All these years online and I still don’t know whether it’s better or worse to engage malicious, false, deranged or reactionary material or not.
I don’t think we even really know the answer to a pressing question, which is whether all the falsehoods and derangements have increased in number or are now more widely distributed than in pre-Internet public culture. It’s safe to say that they seem more influential on public affairs in a deeply distressing way, and that the Internet and social media amplify and quicken the dissemination of false knowledge and politically malevolent speech and intensify culture wars to a significant degree.

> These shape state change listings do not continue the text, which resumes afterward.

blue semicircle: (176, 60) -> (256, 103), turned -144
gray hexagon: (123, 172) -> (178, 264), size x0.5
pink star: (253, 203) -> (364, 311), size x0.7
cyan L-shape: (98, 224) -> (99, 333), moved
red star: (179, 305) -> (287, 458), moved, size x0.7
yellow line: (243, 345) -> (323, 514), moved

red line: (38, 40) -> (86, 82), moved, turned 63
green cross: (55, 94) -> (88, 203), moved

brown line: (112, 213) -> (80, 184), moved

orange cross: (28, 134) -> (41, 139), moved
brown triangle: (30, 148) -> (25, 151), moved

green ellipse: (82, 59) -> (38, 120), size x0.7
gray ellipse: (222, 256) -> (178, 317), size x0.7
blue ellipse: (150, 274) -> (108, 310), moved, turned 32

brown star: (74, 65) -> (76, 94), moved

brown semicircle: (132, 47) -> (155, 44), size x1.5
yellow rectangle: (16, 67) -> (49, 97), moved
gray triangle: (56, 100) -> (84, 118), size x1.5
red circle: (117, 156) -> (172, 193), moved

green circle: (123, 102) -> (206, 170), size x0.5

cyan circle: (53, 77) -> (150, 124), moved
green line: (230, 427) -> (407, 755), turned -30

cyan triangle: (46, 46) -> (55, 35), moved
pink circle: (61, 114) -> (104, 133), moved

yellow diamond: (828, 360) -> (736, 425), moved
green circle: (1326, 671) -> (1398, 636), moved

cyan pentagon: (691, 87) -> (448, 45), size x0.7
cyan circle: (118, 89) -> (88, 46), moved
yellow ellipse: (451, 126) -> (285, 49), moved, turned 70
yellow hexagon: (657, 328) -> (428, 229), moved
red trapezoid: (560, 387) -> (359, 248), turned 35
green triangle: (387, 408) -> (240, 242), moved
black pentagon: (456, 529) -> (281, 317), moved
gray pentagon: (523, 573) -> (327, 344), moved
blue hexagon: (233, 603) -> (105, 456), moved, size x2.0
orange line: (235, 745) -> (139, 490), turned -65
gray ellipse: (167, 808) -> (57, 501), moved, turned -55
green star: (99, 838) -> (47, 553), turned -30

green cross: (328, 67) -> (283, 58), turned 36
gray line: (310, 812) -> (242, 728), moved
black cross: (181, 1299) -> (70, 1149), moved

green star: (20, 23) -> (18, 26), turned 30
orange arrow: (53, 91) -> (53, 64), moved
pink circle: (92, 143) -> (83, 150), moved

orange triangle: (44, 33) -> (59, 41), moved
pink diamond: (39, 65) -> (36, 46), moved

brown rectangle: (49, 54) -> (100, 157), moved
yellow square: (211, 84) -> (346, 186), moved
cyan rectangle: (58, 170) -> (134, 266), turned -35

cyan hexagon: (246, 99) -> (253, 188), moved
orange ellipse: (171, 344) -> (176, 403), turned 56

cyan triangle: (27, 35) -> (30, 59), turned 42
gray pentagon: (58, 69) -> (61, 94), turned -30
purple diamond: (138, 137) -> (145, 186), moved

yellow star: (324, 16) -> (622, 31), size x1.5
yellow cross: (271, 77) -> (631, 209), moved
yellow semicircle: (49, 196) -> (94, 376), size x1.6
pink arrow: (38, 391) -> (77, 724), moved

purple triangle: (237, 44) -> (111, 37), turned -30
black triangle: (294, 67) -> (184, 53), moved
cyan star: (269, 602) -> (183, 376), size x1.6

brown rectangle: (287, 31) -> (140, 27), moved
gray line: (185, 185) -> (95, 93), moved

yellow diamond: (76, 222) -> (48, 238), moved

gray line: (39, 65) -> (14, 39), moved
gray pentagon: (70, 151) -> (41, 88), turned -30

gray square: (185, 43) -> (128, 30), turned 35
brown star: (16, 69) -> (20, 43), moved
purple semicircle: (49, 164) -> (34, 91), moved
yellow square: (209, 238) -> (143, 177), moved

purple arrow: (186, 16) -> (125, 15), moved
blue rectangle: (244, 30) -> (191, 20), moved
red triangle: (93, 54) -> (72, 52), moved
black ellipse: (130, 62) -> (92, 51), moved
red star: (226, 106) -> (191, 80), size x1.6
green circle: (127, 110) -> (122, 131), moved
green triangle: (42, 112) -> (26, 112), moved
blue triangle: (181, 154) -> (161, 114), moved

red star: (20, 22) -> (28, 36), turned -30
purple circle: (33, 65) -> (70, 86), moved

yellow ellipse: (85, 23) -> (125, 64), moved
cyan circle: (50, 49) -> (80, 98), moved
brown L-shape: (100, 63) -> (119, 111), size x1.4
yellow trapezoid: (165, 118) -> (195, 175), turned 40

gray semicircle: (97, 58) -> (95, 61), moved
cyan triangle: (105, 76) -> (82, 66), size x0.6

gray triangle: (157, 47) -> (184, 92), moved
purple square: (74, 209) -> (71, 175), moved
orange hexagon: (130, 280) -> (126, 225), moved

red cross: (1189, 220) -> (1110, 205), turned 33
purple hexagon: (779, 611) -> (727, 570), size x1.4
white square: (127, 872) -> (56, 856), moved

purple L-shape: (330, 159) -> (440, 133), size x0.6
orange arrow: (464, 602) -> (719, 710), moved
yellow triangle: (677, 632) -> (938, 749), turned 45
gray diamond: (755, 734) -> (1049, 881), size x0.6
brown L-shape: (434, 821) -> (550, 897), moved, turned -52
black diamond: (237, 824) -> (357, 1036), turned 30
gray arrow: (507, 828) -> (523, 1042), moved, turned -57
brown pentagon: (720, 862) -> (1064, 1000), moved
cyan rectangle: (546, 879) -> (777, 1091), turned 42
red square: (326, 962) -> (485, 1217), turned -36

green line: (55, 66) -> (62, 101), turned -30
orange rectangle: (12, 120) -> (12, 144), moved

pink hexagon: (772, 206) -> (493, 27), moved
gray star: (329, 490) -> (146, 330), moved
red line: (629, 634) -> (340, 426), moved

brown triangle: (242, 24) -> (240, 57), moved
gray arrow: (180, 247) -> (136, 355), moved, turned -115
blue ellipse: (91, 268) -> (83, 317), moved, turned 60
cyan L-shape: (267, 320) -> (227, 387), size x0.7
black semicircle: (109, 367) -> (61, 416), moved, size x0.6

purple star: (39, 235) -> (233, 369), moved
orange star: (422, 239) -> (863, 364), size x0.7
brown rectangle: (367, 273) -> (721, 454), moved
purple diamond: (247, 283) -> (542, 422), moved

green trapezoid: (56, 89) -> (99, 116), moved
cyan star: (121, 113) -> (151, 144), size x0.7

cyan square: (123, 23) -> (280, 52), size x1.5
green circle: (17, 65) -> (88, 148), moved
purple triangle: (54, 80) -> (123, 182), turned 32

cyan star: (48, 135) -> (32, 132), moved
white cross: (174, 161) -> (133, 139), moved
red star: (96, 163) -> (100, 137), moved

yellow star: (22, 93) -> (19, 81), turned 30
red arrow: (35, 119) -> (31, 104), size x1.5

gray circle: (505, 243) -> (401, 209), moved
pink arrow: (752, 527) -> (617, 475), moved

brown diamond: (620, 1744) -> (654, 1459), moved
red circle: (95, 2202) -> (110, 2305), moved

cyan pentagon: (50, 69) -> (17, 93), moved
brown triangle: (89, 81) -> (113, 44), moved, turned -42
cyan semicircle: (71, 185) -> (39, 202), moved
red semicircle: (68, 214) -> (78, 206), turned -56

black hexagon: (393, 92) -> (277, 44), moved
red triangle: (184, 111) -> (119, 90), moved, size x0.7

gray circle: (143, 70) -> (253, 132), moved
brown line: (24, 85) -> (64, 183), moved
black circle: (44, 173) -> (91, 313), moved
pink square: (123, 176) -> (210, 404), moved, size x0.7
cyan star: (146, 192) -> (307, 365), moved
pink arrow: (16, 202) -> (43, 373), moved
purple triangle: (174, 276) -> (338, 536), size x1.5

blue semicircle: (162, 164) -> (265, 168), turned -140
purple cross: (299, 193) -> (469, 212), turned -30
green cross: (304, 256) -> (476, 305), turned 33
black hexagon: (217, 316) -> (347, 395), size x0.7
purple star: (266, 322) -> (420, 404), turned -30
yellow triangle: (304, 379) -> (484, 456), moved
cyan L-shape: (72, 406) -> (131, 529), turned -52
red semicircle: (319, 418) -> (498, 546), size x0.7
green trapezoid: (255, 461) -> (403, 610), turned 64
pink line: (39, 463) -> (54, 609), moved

But it’s perfectly plausible to argue that lunatic ideas like “the coronavirus vaccine magnetizes your body and lets 5G networks track you” or planned campaigns of distortion like “critical race theory is a plot to take over America” have been a basic part of American public life since the beginnings of massified print culture. McCarthyism is only one of many 20th Century examples. If people my age and older imagine it wasn’t this way back in the 1960s and 1970s, they’re potentially remembering only that they consumed news media and commentary that conformed to a very particular middlebrow sensibility, with editors and writers scrubbing anything that went beyond those polite borders—and that their social and professional worlds also mostly were composed of people staying inside those borders. I can remember how utterly peculiar I found it when I talked with my paternal grandfather and he would go off on bitter, strange rants about how FDR allowed Pearl Harbor to happen and how the Depression had been the result of a conspiracy by Jewish bankers. As a historian, I now recognize that he was simply tuned into a social and discursive world I never interacted with save for visits to his house, and what seemed to me like the eccentric folly of one old man was a shared set of reactionary delusions.
So we still aren’t really sure whether the Internet generally and social media specifically just made us all aware of one another and then plopped us down within an algorithmic infrastructure that amounted to the endless poking of anthills by a perpetual array of sticks and magnifying glass fires, or whether it brought people to malice and falsehood who might otherwise have remained tethered some blander consensus understanding.
In all of that, what I simply cannot decide, have never been able to decide from Usenet forward to June 20, 2021, is what I should do about that malign content when I come across it. I rocket back and forth. One day, I’m certain that the best thing for all of us to do is ignore it—that the malevolent forces stirring within social media are always hoping to get a rise out of everyone else, that they are fed by the same attention economy that drives most of our public culture. The next day, I’m sure that sunlight disinfects and that falsehoods that are ignored propagate and gain strength.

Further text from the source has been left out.